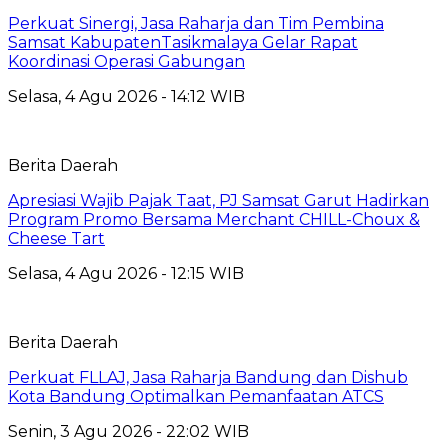
Perkuat Sinergi, Jasa Raharja dan Tim Pembina
Samsat KabupatenTasikmalaya Gelar Rapat
Koordinasi Operasi Gabungan
Selasa, 4 Agu 2026 - 14:12 WIB
Berita Daerah
Apresiasi Wajib Pajak Taat, PJ Samsat Garut Hadirkan
Program Promo Bersama Merchant CHILL-Choux &
Cheese Tart
Selasa, 4 Agu 2026 - 12:15 WIB
Berita Daerah
Perkuat FLLAJ, Jasa Raharja Bandung dan Dishub
Kota Bandung Optimalkan Pemanfaatan ATCS
Senin, 3 Agu 2026 - 22:02 WIB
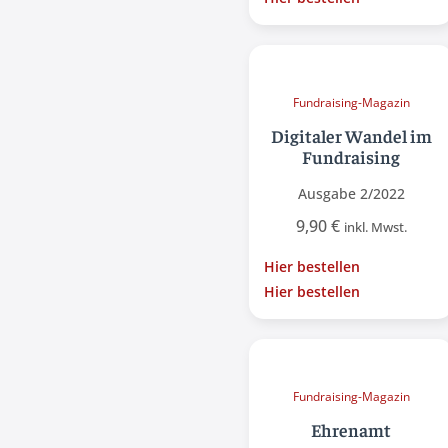
Fundraising-Magazin
Digitaler Wandel im
Fundraising
Ausgabe 2/2022
9,90
€
inkl. Mwst.
Hier bestellen
Hier bestellen
Fundraising-Magazin
Ehrenamt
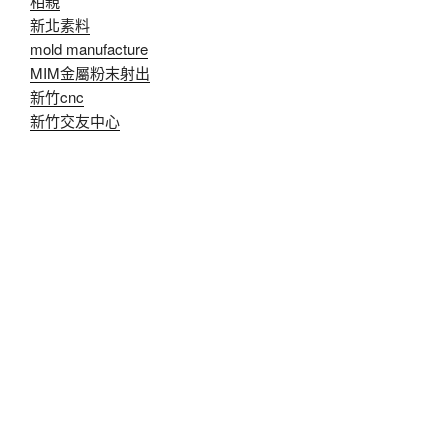
相親
新北素料
mold manufacture
MIM金屬粉末射出
新竹cnc
新竹交友中心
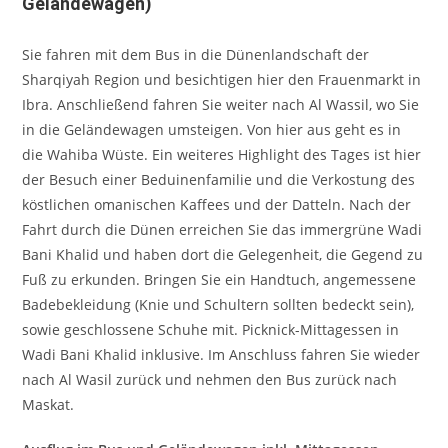
Geländewagen)
Sie fahren mit dem Bus in die Dünenlandschaft der
Sharqiyah Region und besichtigen hier den Frauenmarkt in
Ibra. Anschließend fahren Sie weiter nach Al Wassil, wo Sie
in die Geländewagen umsteigen. Von hier aus geht es in
die Wahiba Wüste. Ein weiteres Highlight des Tages ist hier
der Besuch einer Beduinenfamilie und die Verkostung des
köstlichen omanischen Kaffees und der Datteln. Nach der
Fahrt durch die Dünen erreichen Sie das immergrüne Wadi
Bani Khalid und haben dort die Gelegenheit, die Gegend zu
Fuß zu erkunden. Bringen Sie ein Handtuch, angemessene
Badebekleidung (Knie und Schultern sollten bedeckt sein),
sowie geschlossene Schuhe mit. Picknick-Mittagessen in
Wadi Bani Khalid inklusive. Im Anschluss fahren Sie wieder
nach Al Wasil zurück und nehmen den Bus zurück nach
Maskat.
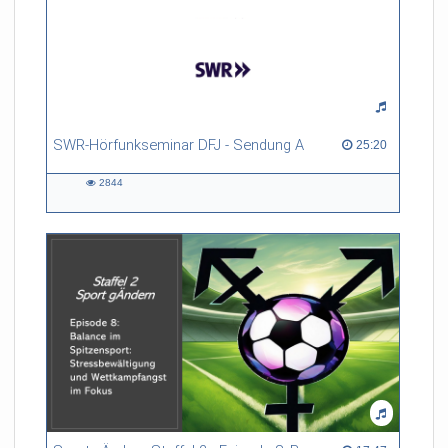
SWR-Hörfunkseminar DFJ - Sendung A
25:20 duration
25:20
2844
2844
views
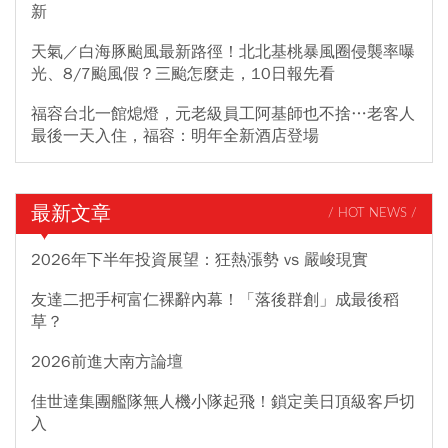
新
天氣／白海豚颱風最新路徑！北北基桃暴風圈侵襲率曝
光、8/7颱風假？三颱怎麼走，10日報先看
福容台北一館熄燈，元老級員工阿基師也不捨…老客人
最後一天入住，福容：明年全新酒店登場
最新文章
/ HOT NEWS /
2026年下半年投資展望：狂熱漲勢 vs 嚴峻現實
友達二把手柯富仁裸辭內幕！「落後群創」成最後稻
草？
2026前進大南方論壇
佳世達集團艦隊無人機小隊起飛！鎖定美日頂級客戶切
入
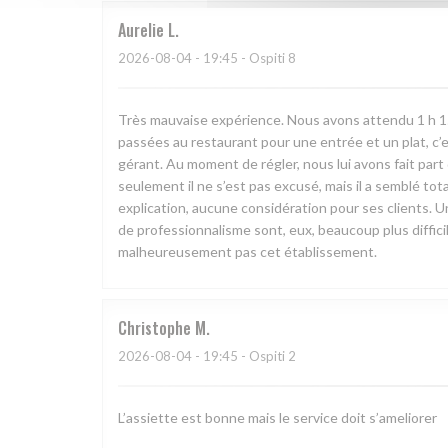
Aurelie
L
2026-08-04
- 19:45 - Ospiti 8
Très mauvaise expérience. Nous avons attendu 1 h 15 e
passées au restaurant pour une entrée et un plat, c’
gérant. Au moment de régler, nous lui avons fait pa
seulement il ne s’est pas excusé, mais il a semblé to
explication, aucune considération pour ses clients. U
de professionnalisme sont, eux, beaucoup plus diffi
malheureusement pas cet établissement.
Christophe
M
2026-08-04
- 19:45 - Ospiti 2
L’assiette est bonne mais le service doit s’ameliorer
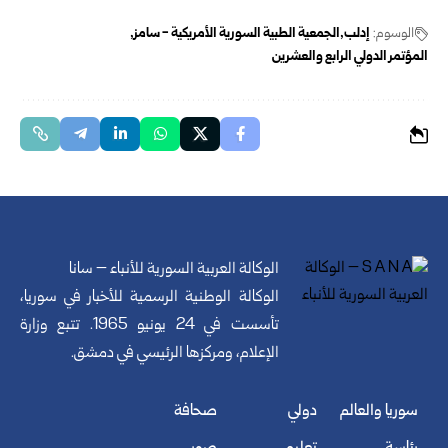
الوسوم:
إدلب
الجمعية الطبية السورية الأمريكية - سامز
المؤتمر الدولي الرابع والعشرين
الوكالة العربية السورية للأنباء – سانا
الوكالة الوطنية الرسمية للأخبار في سوريا،
تأسست في 24 يونيو 1965. تتبع وزارة
الإعلام، ومركزها الرئيسي في دمشق.
سوريا والعالم
دولي
صحافة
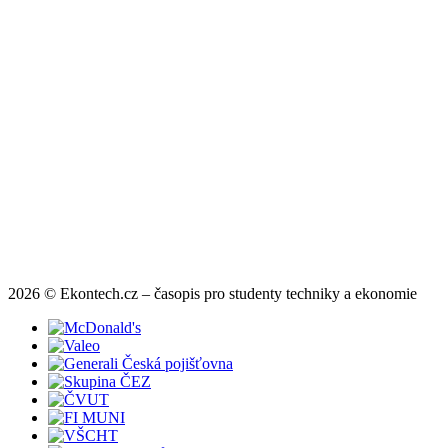
2026 © Ekontech.cz – časopis pro studenty techniky a ekonomie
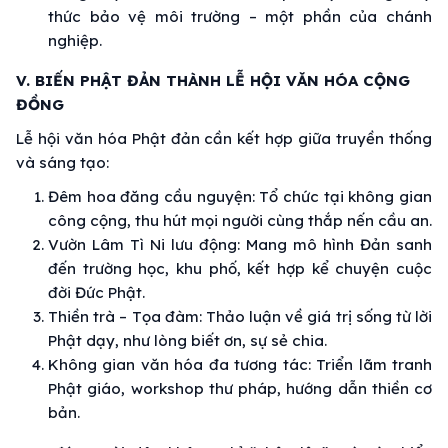
thức bảo vệ môi trường – một phần của chánh
nghiệp.
V. BIẾN PHẬT ĐẢN THÀNH LỄ HỘI VĂN HÓA CỘNG
ĐỒNG
Lễ hội văn hóa Phật đản cần kết hợp giữa truyền thống
và sáng tạo:
Đêm hoa đăng cầu nguyện: Tổ chức tại không gian
công cộng, thu hút mọi người cùng thắp nến cầu an.
Vườn Lâm Tì Ni lưu động: Mang mô hình Đản sanh
đến trường học, khu phố, kết hợp kể chuyện cuộc
đời Đức Phật.
Thiền trà – Tọa đàm: Thảo luận về giá trị sống từ lời
Phật dạy, như lòng biết ơn, sự sẻ chia.
Không gian văn hóa đa tương tác: Triển lãm tranh
Phật giáo, workshop thư pháp, hướng dẫn thiền cơ
bản.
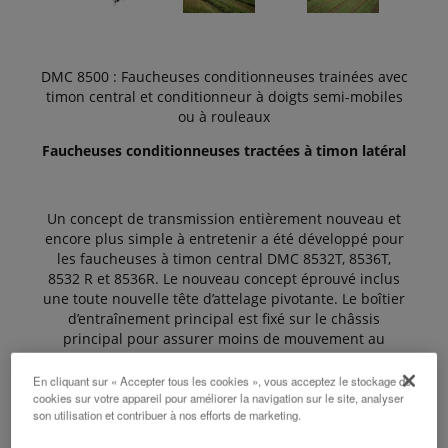
DMC 8500 : Faucheuses conditionneuses trainées avec
timon central et conditionneur à doigts semi-mobiles
ou à rouleaux
Faucheuses conditionneuses tractées à timon latéral
Un concept de transmission entièrement nouveau et
encore plus simple à entretenir a été développé pour
les faucheuses à timon central DMC 8532T, 8536T,
8532 R et 8536R. Le nouveau concept éprouvé inclus
une toute nouvelle tête d’attelage pivotante. Le boîtier
d’entraînement principal est fixé sur le châssis
principal pour assurer moins de mouvement au
travail. Le timon central permet de faucher à droite ou
à gauche du tracteur offrant une multitude
En cliquant sur « Accepter tous les cookies », vous acceptez le stockage de
d’avantage. Le timon central offre une parfaite
cookies sur votre appareil pour améliorer la navigation sur le site, analyser
son utilisation et contribuer à nos efforts de marketing.
manœuvrabilité, spécialement en fourrière.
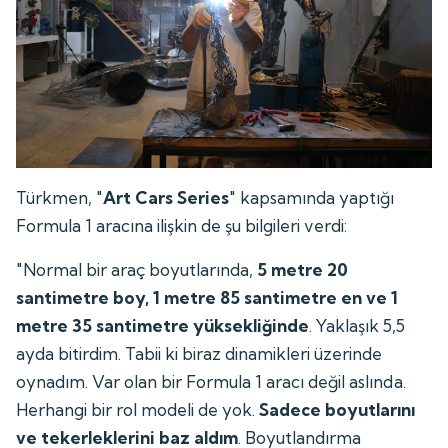
Türkmen, "
Art Cars Series
" kapsamında yaptığı
Formula 1 aracına ilişkin de şu bilgileri verdi:
"Normal bir araç boyutlarında,
5 metre 20
santimetre boy, 1 metre 85 santimetre en ve 1
metre 35 santimetre yüksekliğinde
. Yaklaşık 5,5
ayda bitirdim. Tabii ki biraz dinamikleri üzerinde
oynadım. Var olan bir Formula 1 aracı değil aslında.
Herhangi bir rol modeli de yok.
Sadece boyutlarını
ve tekerleklerini baz aldım
. Boyutlandırma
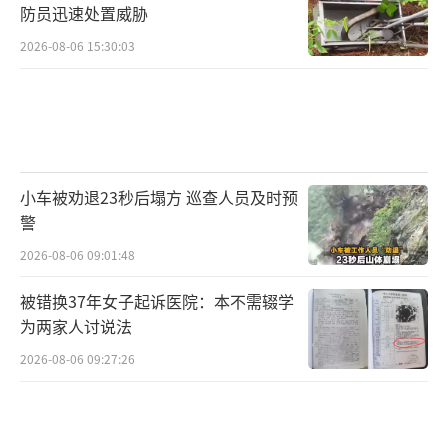
防员迅速处置威胁
2026-08-06 15:30:03
小车被劝退23秒后塌方 巡查人员及时预
警
2026-08-06 09:01:48
被错换37年女子起诉医院：本不需辍学
为两家人讨说法
2026-08-06 09:27:26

What is being asked:
All lines that contain the word "Wadi" should be copied from the listing.

Response box:
Fahrt durch die Dünen erreichen Sie das immergrüne Wadi
Wadi Bani Khalid inklusive. Im Anschluss fahren Sie wieder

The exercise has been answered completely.